All of a sudden, Reardon, who gave up game-winning hits in back-to-back World Series appearances for the Braves last October, has a future this year. Reardon takes over for Dibble, who suffered his injury in a ninth-inning play at the plate against the Pirates. Dibble had already blown the save earlier in the inning, and then with two outs he bounced a slider with the potential winning run—Pittsburgh's Kevin Young—at third base. Catcher Joe Oliver quickly recovered the ball and threw to Dibble, who made a blind sweep tag to get Young at the plate. But Young slid hard into Dibble's left arm, causing the fracture. Up to that point Dibble hadn't been effective this season, walking eight batters in six innings.
Reardon, a free agent who signed with the Reds in January, relishes his return to the stopper role after serving as a set-up man. "I felt I could do this all along," says Reardon, whose 357 career saves are second only to Lee Smith's 362. "It was a big adjustment going from a closer to a set-up man. like warming up three times and not going in. When you're the closer and you warm up, you go in."

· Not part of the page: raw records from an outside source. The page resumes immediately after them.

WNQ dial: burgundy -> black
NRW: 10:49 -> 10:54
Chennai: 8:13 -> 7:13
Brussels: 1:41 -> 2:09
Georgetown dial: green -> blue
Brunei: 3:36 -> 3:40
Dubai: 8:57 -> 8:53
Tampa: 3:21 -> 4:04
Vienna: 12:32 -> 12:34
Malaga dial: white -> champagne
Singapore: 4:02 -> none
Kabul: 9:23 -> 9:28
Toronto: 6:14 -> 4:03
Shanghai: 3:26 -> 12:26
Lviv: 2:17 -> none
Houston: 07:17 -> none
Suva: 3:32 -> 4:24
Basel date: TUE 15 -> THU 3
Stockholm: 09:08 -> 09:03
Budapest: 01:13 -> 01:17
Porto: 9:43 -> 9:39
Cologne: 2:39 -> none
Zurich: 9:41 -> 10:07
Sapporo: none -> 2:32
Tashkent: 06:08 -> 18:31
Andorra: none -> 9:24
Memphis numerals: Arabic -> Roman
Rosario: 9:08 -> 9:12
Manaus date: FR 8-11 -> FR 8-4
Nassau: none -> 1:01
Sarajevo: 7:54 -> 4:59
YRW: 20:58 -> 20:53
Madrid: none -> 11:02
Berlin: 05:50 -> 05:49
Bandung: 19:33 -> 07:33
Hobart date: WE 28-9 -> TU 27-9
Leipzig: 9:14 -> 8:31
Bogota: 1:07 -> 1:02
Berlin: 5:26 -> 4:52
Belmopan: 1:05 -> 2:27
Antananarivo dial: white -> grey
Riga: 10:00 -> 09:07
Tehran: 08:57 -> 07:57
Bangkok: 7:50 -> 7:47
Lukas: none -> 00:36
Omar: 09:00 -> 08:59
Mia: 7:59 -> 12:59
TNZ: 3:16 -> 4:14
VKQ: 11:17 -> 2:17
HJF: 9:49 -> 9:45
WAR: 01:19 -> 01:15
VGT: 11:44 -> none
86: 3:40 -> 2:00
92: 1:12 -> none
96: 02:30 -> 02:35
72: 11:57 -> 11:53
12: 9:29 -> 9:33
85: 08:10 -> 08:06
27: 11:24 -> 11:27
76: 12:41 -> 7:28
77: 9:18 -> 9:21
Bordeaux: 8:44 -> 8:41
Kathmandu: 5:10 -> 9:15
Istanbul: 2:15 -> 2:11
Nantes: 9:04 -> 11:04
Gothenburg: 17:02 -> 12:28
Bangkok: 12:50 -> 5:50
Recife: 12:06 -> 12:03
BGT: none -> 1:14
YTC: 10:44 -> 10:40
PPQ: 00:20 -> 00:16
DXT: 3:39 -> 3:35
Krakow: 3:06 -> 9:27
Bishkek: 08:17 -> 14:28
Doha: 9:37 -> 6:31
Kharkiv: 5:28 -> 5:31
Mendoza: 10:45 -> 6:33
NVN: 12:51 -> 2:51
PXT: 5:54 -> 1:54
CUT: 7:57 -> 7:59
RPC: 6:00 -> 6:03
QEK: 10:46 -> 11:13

Eckersley, 38, has his health, but this season he hasn't had the same effectiveness that gave him a near-perfect record as a closer the last five years. His control has been good, and he hasn't been falling behind in the count, but lefthanded batters are hitting .412 (7 for 17 through Sunday) against him. Eck's second blown save in as many nights against the Yankees was excusable—he came in with the bases loaded and none out in the ninth and allowed three runs in a 5-3 loss. But the surprise was that unheralded Dion James and Bernie Williams, both of whom were batting lefthanded, got hits off him for the second night in a row.
Eckersley is the man who, since the start of the '88 season, had pitched in 318 games as of Sunday and had permitted runs in back-to-back appearances only nine times. He is the 1992 American League MVP and Cy Young winner, who blew only three saves in 54 opportunities last year. He is especially crucial to Oakland's success this year because the A's have a below-average starting rotation.
Elsewhere, the Orioles moved to a closer-by-committee arrangement after Gregg Olson was unimpressive in several outings and botched two saves. The Yankees' Steve Farr, with an 8.10 ERA through Sunday, blew two ninth-inning leads that led to defeats. ("I could picture myself going to the Tokyo Giants if I don't get one of these nailed down," Farr said.) The Brewers' Doug Henry had a 12.86 ERA through Sunday. The Dodgers' Todd Worrell hasn't pitched since April 7 because of a strained right forearm, and he's not due back until May 1. After pitching just two innings this season, the Mets' John Franco finally went on the disabled list last Saturday with a sore left elbow.
HOLD THOSE TIGERS
According to catcher Mickey Tettleton of the Tigers, "the only people who think we're any good are ourselves." That will change really quick if they keep scoring like the Detroit Lions. Through Sunday the Tigers had played games in which they had scored .20, 20, 17, 16 and 12 runs in their romp to a 12-5 record and first place in the American League East. In the 17 games combined, including Sunday's 16-5 victory over the Twins, they had scored 145 runs, averaging more than 8.5 a game. One indication of how deep this Detroit lineup goes is that slugger Cecil Fielder drove in only three of the 85 runs in those five double-digit games.